On Time Ain’t Accidental, Jess Williamson Builds Herself Anew
The singer/songwriter’s joy is reborn through the margins of heartache and destiny on her vulnerable, breathtaking fourth album
Photos by Jackie Lee Young & Rocco Rivetti/Gilles O’Kane
Country-folk practitioner Jess Williamson’s road to her fourth album, Time Ain’t Accidental, has been anything but conventional. Born in the Dallas suburbs, she hightailed to Austin after high school to study photography at the University of Texas.

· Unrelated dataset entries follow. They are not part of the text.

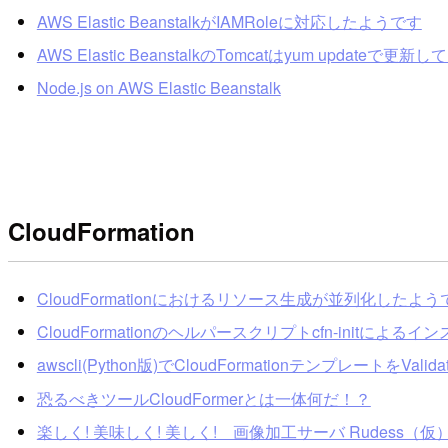
AWS Elastic BeanstalkがIAMRoleに対応したようです
AWS Elastic BeanstalkのTomcatはyum updateで更
Node.js on AWS Elastic Beanstalk
CloudFormation
CloudFormationにおけるリソース生成が並列化したよう
CloudFormationのヘルパースクリプトcfn-initによ
awscli(Python版)でCloudFormationテンプレートをValid
恐るべきツールCloudFormerとは一体何だ！？
楽しく! 美味しく! 美しく! 画像加工サーバ Rudess（仮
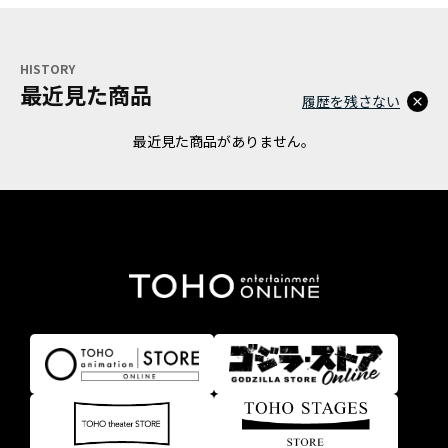
HISTORY
最近見た商品
履歴を残さない
最近見た商品がありません。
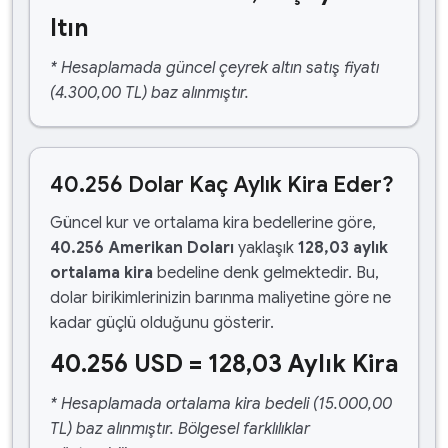
ltın
* Hesaplamada güncel çeyrek altın satış fiyatı
(4.300,00 TL) baz alınmıştır.
40.256 Dolar Kaç Aylık Kira Eder?
Güncel kur ve ortalama kira bedellerine göre,
40.256 Amerikan Doları
yaklaşık
128,03 aylık
ortalama kira
bedeline denk gelmektedir. Bu,
dolar birikimlerinizin barınma maliyetine göre ne
kadar güçlü olduğunu gösterir.
40.256 USD = 128,03 Aylık Kira
* Hesaplamada ortalama kira bedeli (15.000,00
TL) baz alınmıştır. Bölgesel farklılıklar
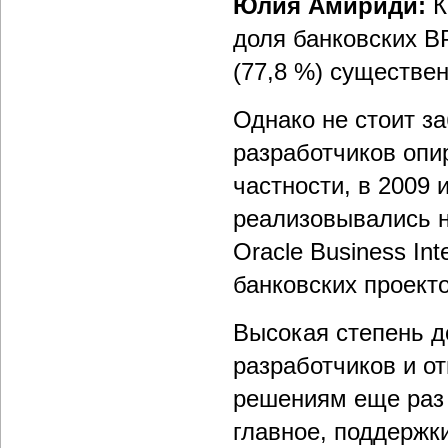
Юлия Амириди:
К
доля банковских B
(77,8 %) существе
Однако не стоит з
разработчиков опи
частности, в 2009 
реализовывались н
Oracle Business In
банковских проект
Высокая степень д
разработчиков и о
решениям еще раз 
главное, поддержк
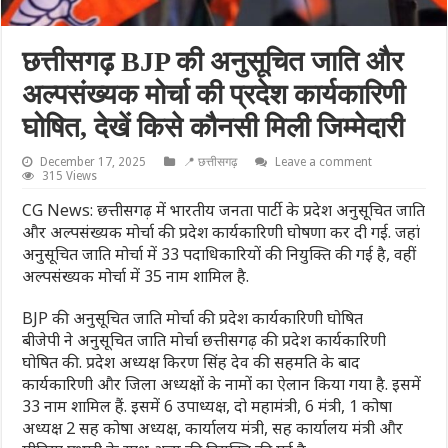
छत्तीसगढ़ BJP की अनुसूचित जाति और
अल्पसंख्यक मोर्चा की प्रदेश कार्यकारिणी
घोषित, देखें किसे कौनसी मिली जिम्मेदारी
December 17, 2025
📍 छत्तीसगढ़
Leave a comment
315 Views
CG News: छत्तीसगढ़ में भारतीय जनता पार्टी के प्रदेश अनुसूचित जाति
और अल्पसंख्यक मोर्चा की प्रदेश कार्यकारिणी घोषणा कर दी गई. जहां
अनुसूचित जाति मोर्चा में 33 पदाधिकारियों की नियुक्ति की गई है, वहीं
अल्पसंख्यक मोर्चा में 35 नाम शामिल है.
BJP की अनुसूचित जाति मोर्चा की प्रदेश कार्यकारिणी घोषित
बीजेपी ने अनुसूचित जाति मोर्चा छत्तीसगढ़ की प्रदेश कार्यकारिणी
घोषित की. प्रदेश अध्यक्ष किरण सिंह देव की सहमति के बाद
कार्यकारिणी और जिला अध्यक्षों के नामों का ऐलान किया गया है. इसमें
33 नाम शामिल हैं. इसमें 6 उपाध्यक्ष, दो महामंत्री, 6 मंत्री, 1 कोषा
अध्यक्ष 2 सह कोषा अध्यक्ष, कार्यालय मंत्री, सह कार्यालय मंत्री और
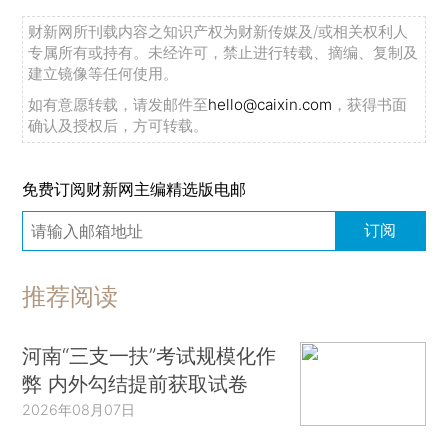
财新网所刊载内容之知识产权为财新传媒及/或相关权利人
专属所有或持有。未经许可，禁止进行转载、摘编、复制及
建立镜像等任何使用。
如有意愿转载，请发邮件至
hello@caixin.com
，获得书面
确认及授权后，方可转载。
免费订阅财新网主编精选版电邮
订阅
推荐阅读
河南“三支一扶”考试规模化作
弊 内外勾结提前获取试卷
2026年08月07日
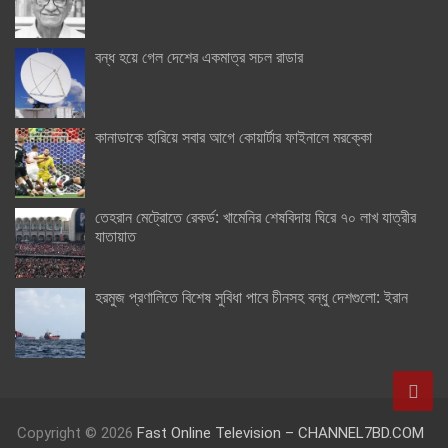
বন্ধ হয়ে গেল দেশের একমাত্র সচল রাডার
কানাডাকে হারিয়ে সবার আগে কোয়ার্টার ফাইনালে মরক্কো
তেহরান মেট্রোতে রেকর্ড: খামেনির শেষবিদায় ঘিরে ৭০ লাখ যাত্রীর
যাতায়াত
হরমুজ প্রণালিতে বিশেষ সুবিধা পাবে চীনসহ বন্ধু দেশগুলো: ইরান
Copyright © 2026
Fast Online Television – CHANNEL7BD.COM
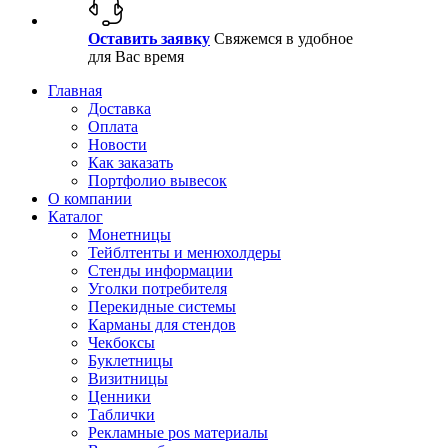
Оставить заявку
Свяжемся в удобное
для Вас время
Главная
Доставка
Оплата
Новости
Как заказать
Портфолио вывесок
О компании
Каталог
Монетницы
Тейблтенты и менюхолдеры
Стенды информации
Уголки потребителя
Перекидные системы
Карманы для стендов
Чекбоксы
Буклетницы
Визитницы
Ценники
Таблички
Рекламные pos материалы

She’d always been a—as she puts it—“singing kid” growing up, but there wasn’t a clear path to a music career set out for her in those formative years. It was when she was attending the Parsons School of Design—at the New School in New York City—for an MFA at the turn of the 2010s that things finally began to click for her: “I had a little bit of a crisis moment and I realized that, all my life, all I’d ever wanted to do was sing and write songs and have a band and put out records and go on tour and play shows,” Williamson says. “I was taking out all these loans and I realized, ‘If I stay here and finish out this program, I’m pretty much locked into a career that I don’t think I want.’ And I was 21 and I realized it was now or never. So I dropped out and I had my first band when I was living in Brooklyn. It was called Rattlesnake and it was me and a friend of mine.”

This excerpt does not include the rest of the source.